Something else, too, has lost its allure and that's the Rave Bodygraph. The very thing that captured my fascination with HD in the first place, the graph I absolutely had to learn about the moment I saw it. Graphs of friends, family, and of the rich and famous collected, a mini-library built up. Data analyzed and pored over during the first year of classes and then into professional training: All the channels and gates, the lines, and the constant consultation of the Rave I-Ching to remember names, numbers, symbols. A lot of mental firepower went into memorizing, studying, understanding.
Now, most of it, I. Just. Don't. Need. At least right now. And 'right now' has lasted months. I don't need to know the transit field. I don't need to know what gate Uranus has stationed. I don't need to know the why or the how, or what Gate 21 in a defined heart center means exactly. In general -- in life overall -- the 'need to know' has lessened. I don't want to know. In fact, when I find myself 'needing to know' about a situation or the future (which is still frequent) -- it's a sign I'm deep into not-self and clinging to ego -- that non-physical construct that seems so real, but so not. The ego's a mirage, a false identity the mind has been so busy building up one incorrect decision after another.
The incessant need to know more and more info about HD mechanics and the graph potentially straps us onto another loop of concepts about who we think we are and what our life should be. Walking around with channels, streams, gates, numbers, and phrases buzzing around my head became a distraction, too; another mental escape route from life and emotional truths. All of this is completely opposite to the essence of HD, of how to navigate, of transformation.

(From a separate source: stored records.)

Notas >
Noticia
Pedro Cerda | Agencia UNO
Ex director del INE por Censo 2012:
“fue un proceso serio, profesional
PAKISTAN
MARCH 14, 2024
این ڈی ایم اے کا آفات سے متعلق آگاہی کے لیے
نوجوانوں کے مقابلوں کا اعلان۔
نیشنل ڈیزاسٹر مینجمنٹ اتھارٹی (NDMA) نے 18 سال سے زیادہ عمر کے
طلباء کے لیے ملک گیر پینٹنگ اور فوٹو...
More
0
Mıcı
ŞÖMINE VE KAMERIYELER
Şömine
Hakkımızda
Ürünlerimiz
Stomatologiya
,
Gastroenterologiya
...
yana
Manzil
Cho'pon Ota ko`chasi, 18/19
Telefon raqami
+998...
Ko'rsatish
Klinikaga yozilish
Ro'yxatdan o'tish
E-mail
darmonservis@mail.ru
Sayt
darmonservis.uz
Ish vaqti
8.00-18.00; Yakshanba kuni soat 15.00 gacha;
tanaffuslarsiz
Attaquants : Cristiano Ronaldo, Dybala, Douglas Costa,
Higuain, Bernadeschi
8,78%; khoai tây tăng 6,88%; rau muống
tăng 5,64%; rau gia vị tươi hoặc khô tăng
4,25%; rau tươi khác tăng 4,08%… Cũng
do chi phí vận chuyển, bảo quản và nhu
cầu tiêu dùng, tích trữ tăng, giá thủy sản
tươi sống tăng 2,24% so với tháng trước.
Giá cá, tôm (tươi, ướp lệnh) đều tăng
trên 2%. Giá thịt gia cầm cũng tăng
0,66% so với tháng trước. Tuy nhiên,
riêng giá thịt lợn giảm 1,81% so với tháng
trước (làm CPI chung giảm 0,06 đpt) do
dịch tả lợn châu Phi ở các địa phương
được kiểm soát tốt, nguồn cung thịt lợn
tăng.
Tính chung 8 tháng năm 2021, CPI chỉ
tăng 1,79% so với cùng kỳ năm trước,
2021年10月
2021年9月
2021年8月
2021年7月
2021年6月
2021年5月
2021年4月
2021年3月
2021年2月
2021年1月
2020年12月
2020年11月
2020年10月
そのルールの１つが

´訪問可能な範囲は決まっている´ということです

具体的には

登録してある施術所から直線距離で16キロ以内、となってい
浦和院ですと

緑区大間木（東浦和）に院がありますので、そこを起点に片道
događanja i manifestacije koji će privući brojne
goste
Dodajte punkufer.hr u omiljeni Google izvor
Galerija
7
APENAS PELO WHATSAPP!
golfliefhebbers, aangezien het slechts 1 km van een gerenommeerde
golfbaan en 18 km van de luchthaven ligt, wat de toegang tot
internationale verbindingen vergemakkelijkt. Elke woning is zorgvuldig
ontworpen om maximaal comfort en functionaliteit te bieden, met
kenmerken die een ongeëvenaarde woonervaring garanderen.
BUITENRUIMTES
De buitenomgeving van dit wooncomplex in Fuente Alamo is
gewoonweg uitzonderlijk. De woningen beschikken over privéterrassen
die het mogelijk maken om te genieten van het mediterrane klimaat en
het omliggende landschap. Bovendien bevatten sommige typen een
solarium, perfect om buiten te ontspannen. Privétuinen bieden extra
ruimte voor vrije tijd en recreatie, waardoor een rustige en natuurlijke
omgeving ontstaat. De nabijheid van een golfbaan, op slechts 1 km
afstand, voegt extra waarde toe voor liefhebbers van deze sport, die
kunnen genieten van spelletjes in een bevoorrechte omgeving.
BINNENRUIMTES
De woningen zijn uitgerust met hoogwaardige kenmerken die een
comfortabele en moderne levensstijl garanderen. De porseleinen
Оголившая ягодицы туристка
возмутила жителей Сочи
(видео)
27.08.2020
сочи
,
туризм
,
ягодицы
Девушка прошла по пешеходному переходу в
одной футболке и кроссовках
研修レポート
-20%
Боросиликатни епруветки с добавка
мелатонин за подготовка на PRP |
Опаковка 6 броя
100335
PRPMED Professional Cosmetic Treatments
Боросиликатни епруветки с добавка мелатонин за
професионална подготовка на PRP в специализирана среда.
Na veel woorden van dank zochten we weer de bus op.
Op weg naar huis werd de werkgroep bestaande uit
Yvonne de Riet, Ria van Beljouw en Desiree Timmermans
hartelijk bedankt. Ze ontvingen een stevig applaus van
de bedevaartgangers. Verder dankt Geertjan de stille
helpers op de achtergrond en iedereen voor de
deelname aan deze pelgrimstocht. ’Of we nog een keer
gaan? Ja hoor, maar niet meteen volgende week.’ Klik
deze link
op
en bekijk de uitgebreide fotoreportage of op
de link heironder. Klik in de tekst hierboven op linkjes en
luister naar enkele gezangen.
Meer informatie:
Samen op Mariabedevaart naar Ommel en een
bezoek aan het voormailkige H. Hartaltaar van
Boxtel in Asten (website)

Of course, the irony is that to start the HD journey, the graph is probably essential. But the Bodygraph, that beautifully streamlined graphic design, can become a crutch if we're always looking for reasons, explanations, answers. It can turn into a source of labels, beliefs and judgments. Five years on, I realize how all that actually gets in the way of our ability to flow with life, with its ups-and-downs, uncertainties, messes, mysteries, surprises and shocks.